Vector control – limiting the ability of mosquitoes or other insects to spread disease is one of the core strategies to controlling and eliminating malaria and other vector-borne diseases such as dengue and lymphatic filariasis in endemic areas. We take on a range of vector control activities and continuously look for new and innovative ways to prevent vectors from transmitting diseases to humans.
Providing long lasting insecticidal nets (LLINs) to populations who need them, as well as encouraging their use, is one of the most effective methods of preventing malaria. We work throughout Africa and Asia to ensure that coverage of LLINs is high, through both public and private channels, and that there is sufficient demand for nets. Furthermore, our public health communications activities seek to educate and inform people on how to use and care for LLINs properly.
We also work to improve prevention of malaria transmission outside human dwellings (outdoor transmission) by promoting methods to reduce contact with potential vectors. For example, our ‘positive deviance’ projects in Asia encourage existing behaviours to prevent malaria and dengue found within communities to be more widely adopted. We also explore alternative methods to reduce outdoor transmission, such as the use of insecticide treated clothing for those who work at night.

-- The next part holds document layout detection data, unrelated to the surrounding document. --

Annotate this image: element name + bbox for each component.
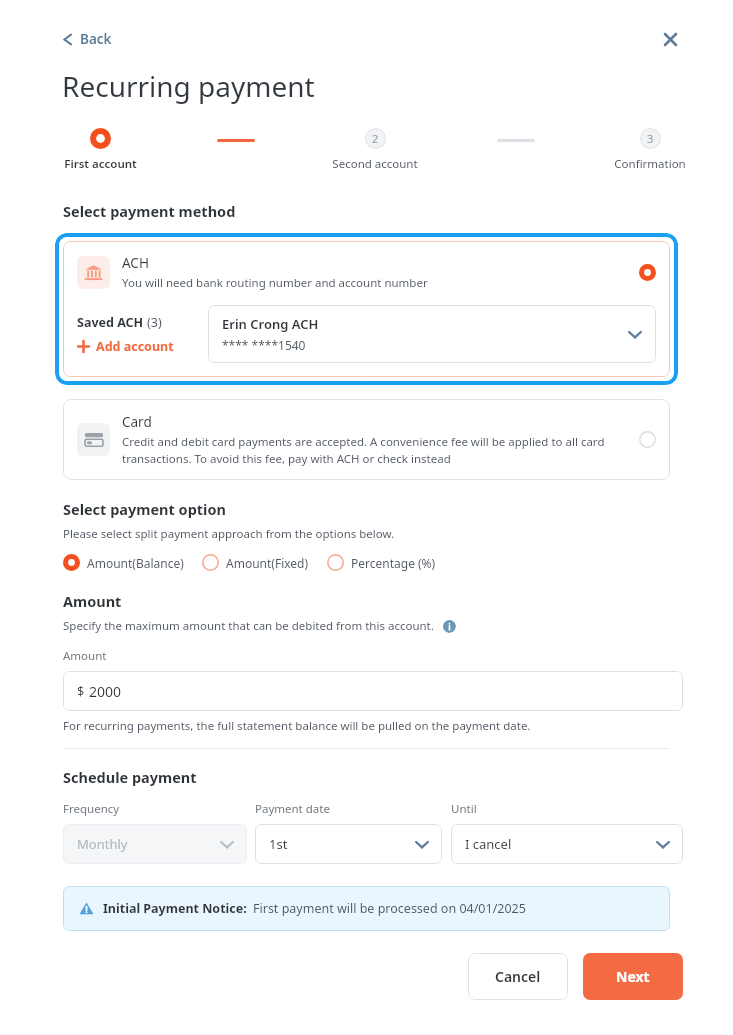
staticText: $ (77, 683, 85, 700)
button[interactable]: Card (63, 399, 670, 480)
staticText: 1st (269, 835, 415, 853)
staticText: First account (64, 156, 137, 171)
button[interactable]: Add account (77, 338, 174, 355)
staticText: Amount (63, 591, 122, 611)
button[interactable]: Monthly (63, 824, 247, 864)
button[interactable]: Back (58, 27, 116, 51)
button[interactable]: $ (63, 671, 683, 711)
staticText: Add account (96, 338, 174, 355)
staticText: (3) (147, 314, 162, 331)
staticText: Next (616, 967, 650, 986)
staticText: Payment date (255, 801, 330, 817)
staticText: Erin Crong ACH (222, 315, 319, 333)
button[interactable]: More information (442, 619, 456, 633)
staticText: ACH (122, 254, 149, 272)
button[interactable]: Close (657, 26, 683, 52)
staticText: For recurring payments, the full stateme… (63, 718, 531, 734)
staticText: Initial Payment Notice: (103, 900, 247, 917)
staticText: Cancel (495, 967, 541, 986)
staticText: 3 (647, 131, 654, 146)
staticText: Saved ACH (77, 314, 147, 331)
staticText: Back (80, 30, 112, 48)
button[interactable]: Amount(Balance) (63, 554, 184, 571)
staticText: Select payment option (63, 499, 226, 519)
staticText: Specify the maximum amount that can be d… (63, 618, 434, 634)
staticText: Card (122, 413, 152, 431)
staticText: Monthly (77, 835, 220, 853)
staticText: Credit and debit card payments are accep… (122, 434, 629, 466)
staticText: Amount(Balance) (87, 555, 184, 571)
staticText: You will need bank routing number and ac… (122, 275, 428, 291)
staticText: I cancel (465, 835, 656, 853)
button[interactable]: 1st (255, 824, 442, 864)
staticText: Percentage (%) (351, 555, 436, 571)
staticText: Until (451, 801, 477, 817)
staticText: 2 (372, 131, 379, 146)
button[interactable]: ACH (63, 241, 670, 377)
button[interactable]: Erin Crong ACH (208, 305, 656, 363)
staticText: 2000 (89, 682, 122, 701)
staticText: Schedule payment (63, 767, 197, 787)
staticText: Amount(Fixed) (226, 555, 309, 571)
button[interactable]: Amount(Fixed) (202, 554, 309, 571)
staticText: **** ****1540 (222, 337, 306, 353)
button[interactable]: I cancel (451, 824, 683, 864)
staticText: Frequency (63, 801, 120, 817)
button[interactable]: Percentage (%) (327, 554, 436, 571)
staticText: Recurring payment (62, 67, 315, 105)
staticText: Please select split payment approach fro… (63, 526, 395, 542)
staticText: Select payment method (63, 201, 236, 221)
staticText: First payment will be processed on 04/01… (253, 900, 526, 917)
button[interactable]: Next (583, 953, 683, 1000)
staticText: Second account (332, 156, 418, 171)
staticText: Confirmation (614, 156, 686, 171)
button[interactable]: Cancel (468, 953, 568, 1000)
staticText: Amount (63, 648, 107, 664)
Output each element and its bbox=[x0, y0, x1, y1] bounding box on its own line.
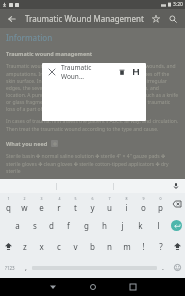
staticText: m bbox=[123, 241, 131, 252]
staticText: v bbox=[73, 241, 78, 252]
staticText: 5 bbox=[74, 196, 77, 201]
button[interactable]: . bbox=[157, 257, 169, 278]
staticText: i bbox=[125, 202, 128, 213]
button[interactable]: 0 bbox=[152, 193, 169, 215]
button[interactable]: ! bbox=[135, 236, 152, 257]
button[interactable]: Expand bbox=[51, 140, 58, 147]
button[interactable]: 8 bbox=[118, 193, 135, 215]
staticText: p bbox=[158, 202, 163, 213]
staticText: Traumatic Woun... bbox=[61, 63, 116, 81]
staticText: What you need bbox=[6, 140, 48, 147]
staticText: t bbox=[74, 202, 77, 213]
staticText: c bbox=[57, 241, 61, 252]
button[interactable]: Space bbox=[32, 262, 157, 273]
button[interactable]: l bbox=[149, 215, 167, 236]
staticText: 2 bbox=[23, 196, 26, 201]
button[interactable]: Save bbox=[130, 66, 142, 78]
button[interactable]: Close bbox=[46, 66, 58, 78]
staticText: s bbox=[33, 220, 37, 231]
button[interactable]: v bbox=[67, 236, 84, 257]
staticText: In cases of trauma, first assess the pat… bbox=[6, 118, 179, 132]
staticText: l bbox=[157, 220, 160, 231]
button[interactable]: Voice input bbox=[170, 180, 182, 192]
button[interactable]: 7 bbox=[101, 193, 118, 215]
staticText: f bbox=[67, 220, 70, 231]
button[interactable]: Emoji bbox=[169, 257, 185, 278]
button[interactable]: ?123 bbox=[0, 257, 20, 278]
staticText: a bbox=[15, 220, 20, 231]
staticText: o bbox=[141, 202, 146, 213]
button[interactable]: Shift bbox=[169, 236, 185, 257]
staticText: Traumatic Wound Management bbox=[25, 13, 149, 24]
staticText: ! bbox=[142, 241, 145, 252]
button[interactable]: j bbox=[113, 215, 131, 236]
staticText: 7 bbox=[108, 196, 111, 201]
staticText: b bbox=[90, 241, 95, 252]
button[interactable]: k bbox=[131, 215, 149, 236]
staticText: 4 bbox=[58, 196, 61, 201]
staticText: Information bbox=[6, 32, 53, 43]
staticText: , bbox=[25, 263, 27, 273]
button[interactable]: 1 bbox=[0, 193, 16, 215]
staticText: j bbox=[121, 220, 124, 231]
staticText: Sterile basin ✤ normal saline solution ✤… bbox=[6, 153, 179, 174]
staticText: h bbox=[102, 220, 107, 231]
staticText: . bbox=[162, 263, 164, 273]
staticText: 1 bbox=[7, 196, 10, 201]
staticText: 8 bbox=[125, 196, 128, 201]
button[interactable]: 2 bbox=[16, 193, 33, 215]
button[interactable]: ? bbox=[152, 236, 169, 257]
button[interactable]: b bbox=[84, 236, 101, 257]
button[interactable]: Enter bbox=[167, 215, 185, 236]
button[interactable]: m bbox=[118, 236, 135, 257]
button[interactable]: a bbox=[9, 215, 26, 236]
staticText: u bbox=[107, 202, 112, 213]
staticText: e bbox=[39, 202, 44, 213]
button[interactable]: f bbox=[60, 215, 77, 236]
button[interactable]: g bbox=[77, 215, 95, 236]
button[interactable]: , bbox=[20, 257, 32, 278]
button[interactable]: 3 bbox=[33, 193, 50, 215]
button[interactable]: d bbox=[43, 215, 60, 236]
button[interactable]: h bbox=[95, 215, 113, 236]
button[interactable]: Home bbox=[80, 278, 106, 296]
button[interactable]: z bbox=[16, 236, 33, 257]
button[interactable]: 9 bbox=[135, 193, 152, 215]
button[interactable]: Shift bbox=[0, 236, 16, 257]
staticText: n bbox=[107, 241, 112, 252]
staticText: 0 bbox=[159, 196, 162, 201]
button[interactable]: 4 bbox=[50, 193, 67, 215]
button[interactable]: Back bbox=[40, 278, 66, 296]
button[interactable]: 6 bbox=[84, 193, 101, 215]
button[interactable]: c bbox=[50, 236, 67, 257]
button[interactable]: Bookmark bbox=[149, 12, 163, 26]
staticText: x bbox=[39, 241, 44, 252]
staticText: k bbox=[138, 220, 143, 231]
button[interactable]: Backspace bbox=[169, 193, 185, 215]
staticText: z bbox=[23, 241, 27, 252]
staticText: 3:20 bbox=[173, 1, 183, 8]
staticText: d bbox=[49, 220, 54, 231]
staticText: r bbox=[57, 202, 61, 213]
staticText: w bbox=[21, 202, 28, 213]
button[interactable]: Recents bbox=[120, 278, 146, 296]
button[interactable]: n bbox=[101, 236, 118, 257]
button[interactable]: 5 bbox=[67, 193, 84, 215]
staticText: Traumatic wounds include abrasions, lace… bbox=[6, 63, 179, 112]
staticText: g bbox=[84, 220, 89, 231]
button[interactable]: x bbox=[33, 236, 50, 257]
staticText: y bbox=[90, 202, 95, 213]
button[interactable]: Back bbox=[5, 12, 19, 26]
button[interactable]: Search bbox=[166, 12, 180, 26]
staticText: ? bbox=[159, 241, 163, 252]
staticText: 3 bbox=[40, 196, 43, 201]
button[interactable]: s bbox=[26, 215, 43, 236]
staticText: 6 bbox=[91, 196, 94, 201]
staticText: 9 bbox=[142, 196, 145, 201]
staticText: Traumatic wound management bbox=[6, 50, 93, 57]
staticText: q bbox=[6, 202, 11, 213]
button[interactable]: Delete bbox=[116, 66, 128, 78]
staticText: ?123 bbox=[5, 265, 15, 271]
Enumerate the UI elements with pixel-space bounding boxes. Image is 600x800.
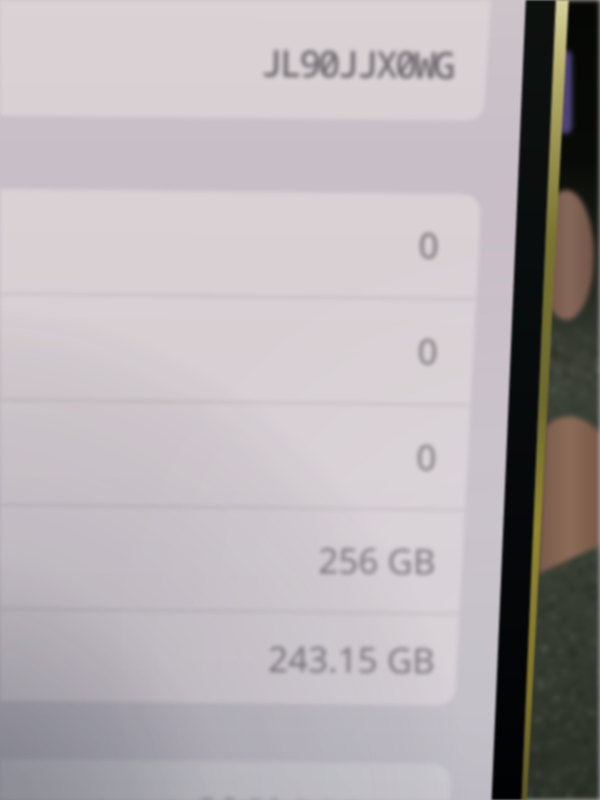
- staticText: 0: [418, 221, 440, 270]
- button[interactable]: 0: [0, 188, 480, 298]
- staticText: 0: [417, 327, 439, 375]
- staticText: 5C:52:D0:21: [197, 787, 383, 800]
- button[interactable]: 243.15 GB: [0, 609, 476, 706]
- staticText: 243.15 GB: [268, 635, 435, 684]
- staticText: JL90JJX0WG: [260, 36, 453, 89]
- button[interactable]: 256 GB: [0, 505, 477, 613]
- staticText: 256 GB: [318, 536, 436, 586]
- staticText: 0: [416, 433, 438, 481]
- button[interactable]: 0: [0, 294, 479, 404]
- button[interactable]: 0: [0, 400, 478, 509]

Indoor residual spraying (IRS), which we support through research, is another key malaria prevention method for disrupting the malaria lifecycle by targeting mosquitoes that rest indoors after feeding. We also have significant experience conducting entomological research – an example being our Beyond Garki project studies, which explore the effects of insecticides on different vector species, allowing for better targeting of effective interventions.